Caritas members from around the world are travelling to Copenhagen to lobby governments at a key climate change meeting.
The UN summit (called the UNFCCC) is set to agree targets for cutting the greenhouse gas emissions that cause climate change.
It will also set funding for poor communities to tackle the impact of extreme or unpredictable weather and also for their future low carbon/sustainable development.
Caritas is taking part in the meeting itself and at a number of events in the city aimed at getting a fairer deal for the poor.
19.00 Friday 11 December – all invited to ‘Holy Mass for Climate Justice’ at Sankt Ansgar Cathedral presided over by Caritas Africa President Archbishop Cyprian Lwanga of Kampala (Read his homily). Further information available at www.sanktansgar.dk.
13.00 Saturday 12 December – Caritas representatives will take part in the Planet First, People First walk through Copenhagen.
11.30 Sunday 13 December – Caritas representatives will handover pledges from supporters along with other Churches to the UNFCCC Executive in Radhuspladsen City Hall Square.
14.00 Sunday 13 December – Ecumenical celebration in the Cathedral of Copenhagen with the Archbishop of Canterbury, the Danish Royal family, and religious and political leaders. The Catholic Church will be represented by Caritas Mexico President Bishop Gustavo Rodriguez Vega. Learn more…
15.00 Sunday 13 December – Interfaith bell ringing in Copenhagen and around the world to sound bells 350 times to mark the safe level of CO2 in ppm in the atmosphere. Learn more…
11.00 Monday 14 December – Caritas Internationalis and World Council of Churches are holding a side event at the UNFCCC Conference Centre. The aim is to bring ethical principles and the voices of faith to the climate change negotiations. This session will examine various faith-based perspectives on policies and action promoting climate justice. Learn more…
CIDSE and Caritas Internationalis are calling for a fair, effective and binding agreement in Copenhagen, and say this must be based on a set of essential criteria.
- Developed countries must commit to at least US $195 billion (€131 billion) additional public financing per year by 2020, using secure and predictable financing mechanisms, to support developing countries to adapt to the impacts of climate change and to develop sustainably.
- Global commitment to keeping global warming well below 2°C, to emissions peaking between 2013 and 2017, and to achieving a stable level of CO2e concentrations in the atmosphere to 350ppm.
- Industrialized countries as a group taking a target of more than 40% below 1990 levels by 2020, the vast majority of which should be met through domestic emissions reductions.

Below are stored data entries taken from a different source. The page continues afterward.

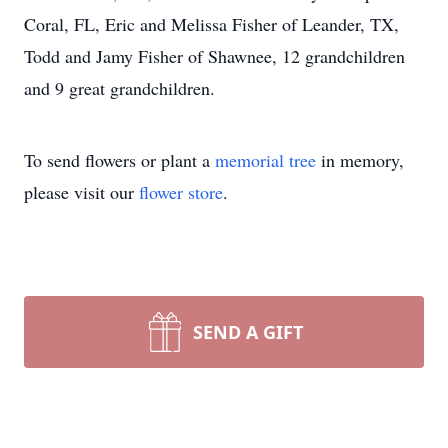
Coral, FL, Eric and Melissa Fisher of Leander, TX,
Todd and Jamy Fisher of Shawnee, 12 grandchildren
and 9 great grandchildren.
To send flowers or plant a
memorial tree
in memory,
please visit our
flower store
.
SEND A GIFT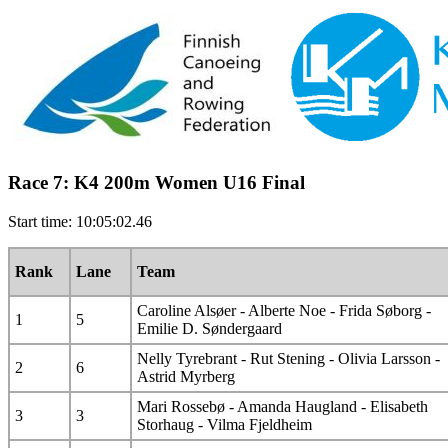
Race 7: K4 200m Women U16 Final
Start time: 10:05:02.46
Rank
Lane
Team
Caroline Alsøer - Alberte Noe - Frida Søborg -
1
5
Emilie D. Søndergaard
Nelly Tyrebrant - Rut Stening - Olivia Larsson -
2
6
Astrid Myrberg
Mari Rossebø - Amanda Haugland - Elisabeth
3
3
Storhaug - Vilma Fjeldheim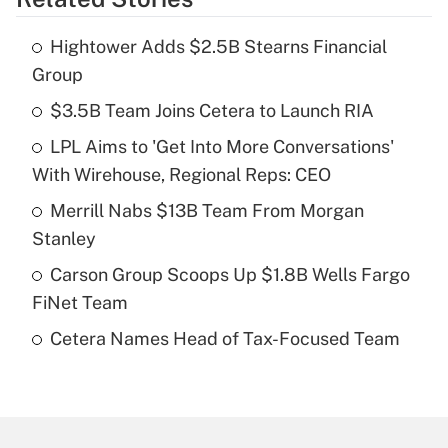
Get Answer
Hightower Adds $2.5B Stearns Financial
Recently Updated Q&As
Group
What is the temporary deduction for tip
income?
$3.5B Team Joins Cetera to Launch RIA
LPL Aims to 'Get Into More Conversations'
Get Answer
With Wirehouse, Regional Reps: CEO
Recently Updated Q&As
Merrill Nabs $13B Team From Morgan
What is a high deductible health plan for
Stanley
purposes of an HSA?
Carson Group Scoops Up $1.8B Wells Fargo
Get Answer
FiNet Team
Cetera Names Head of Tax-Focused Team
Recently Updated Q&As
Are remote workers eligible for leave
under the Family and Medical Leave Act
(FMLA)?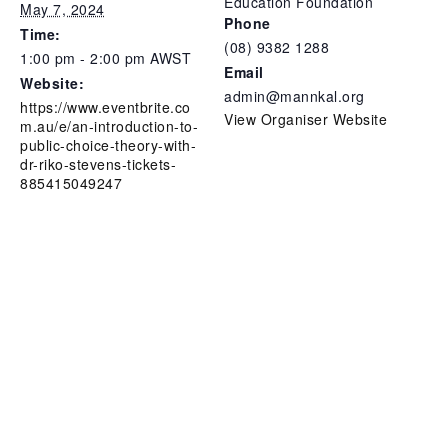
Education Foundation
May 7, 2024
Phone
Time:
(08) 9382 1288
1:00 pm - 2:00 pm
AWST
Email
Website:
admin@mannkal.org
https://www.eventbrite.co
View Organiser Website
m.au/e/an-introduction-to-
public-choice-theory-with-
dr-riko-stevens-tickets-
885415049247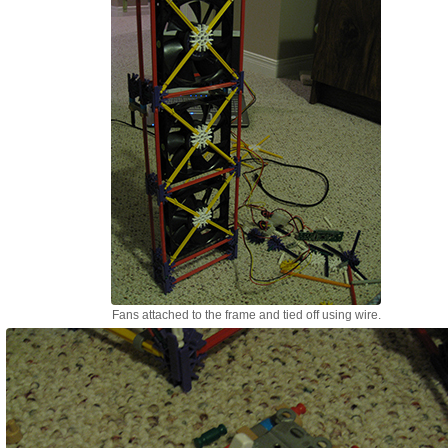
Fans attached to the frame and tied off using wire.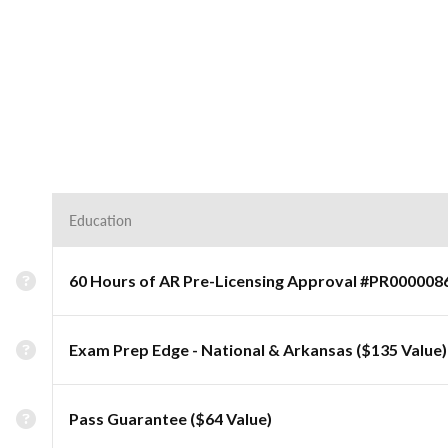
Education
60 Hours of AR Pre-Licensing Approval #PR000008
Exam Prep Edge - National & Arkansas ($135 Value)
Pass Guarantee ($64 Value)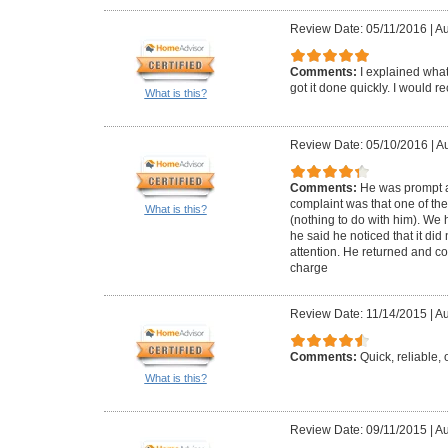
Review Date: 05/11/2016
|
Au
Comments:
I explained wha
got it done quickly. I would 
What is this?
Review Date: 05/10/2016
|
Au
Comments:
He was prompt a
complaint was that one of the
What is this?
(nothing to do with him). We
he said he noticed that it did n
attention. He returned and co
charge
Review Date: 11/14/2015
|
Au
Comments:
Quick, reliable
What is this?
Review Date: 09/11/2015
|
Au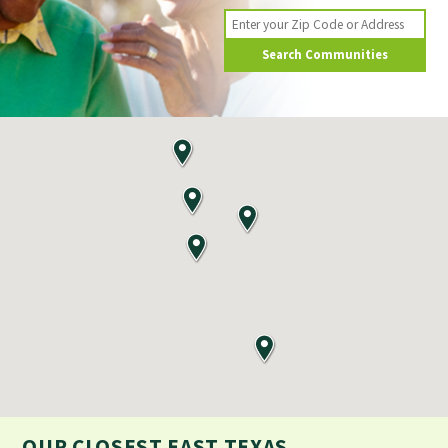
Search Communities
OUR CLOSEST
EAST TEXAS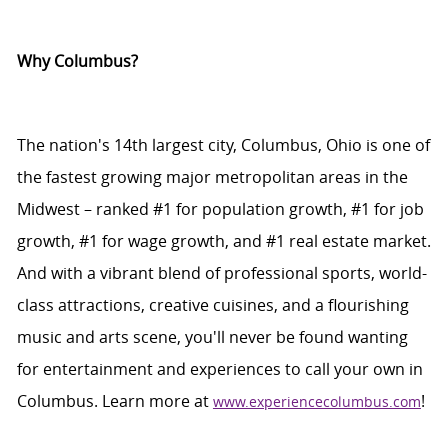
Why Columbus?
The nation's 14th largest city, Columbus,
Ohio
is one of
the fastest growing major metropolitan areas in the
Midwest – ranked #1 for population growth, #1 for job
growth, #1 for wage growth, and #1 real estate market.
And with a vibrant blend of professional sports, world-
class attractions, creative cuisines, and a flourishing
music and arts scene,
you'll
never be found
wanting
for
entertainment and experiences to call your own in
Columbus. Learn more at
!
www.experiencecolumbus.com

- Copenhagen outcomes must be legally binding and enforceable: a second commitment period of the Kyoto Protocol; and a complementary agreement with comparable action and enforcement for the United States, and action from developing countries.
Caritas at Copenhagen
The delegation includes Caritas Internationalis Secretary-General Lesley-Anne Knight. Europe: Caritas Denmark Secretary General Jann Sjursen, Caritas Spain Director Jose Luis Perez Larios, Caritas Europa President Fr Erny Gillen.
Africa: Caritas Kenya National Executive Janet Mangera, Caritas South Africa’s Sr Aine Hughes, Bishop Joao Silota from Mozambique, Samuel Mulafulafu of Caritas Zambia, Firmin Adjahossou, SECAM and Archbishop Cyprian Lwanga of Kampala, President of Caritas Africa.
Asia: Caritas India’s Sunil Simon, Caritas Bangladesh President Bishop Theotonius Gomes, Caritas Indonesia President Bishop Martinus Dogma Situmorang, Caritas Cambodia’s Executive Director Kim Rattana.
Latin America: Caritas Mexico President Bishop Gustavo Rodriguez Vega, Roberto Urbina of Caritas Chile, Manuel de Jesus Moran Hidalgo of Caritas El Salvador, Jose Cervantes Rubio of Caritas Honduras.
Oceania: Fr Michael Mackenzie of Kiribati. North America: Walter Grazer of the National Religious Partnership for the Environment.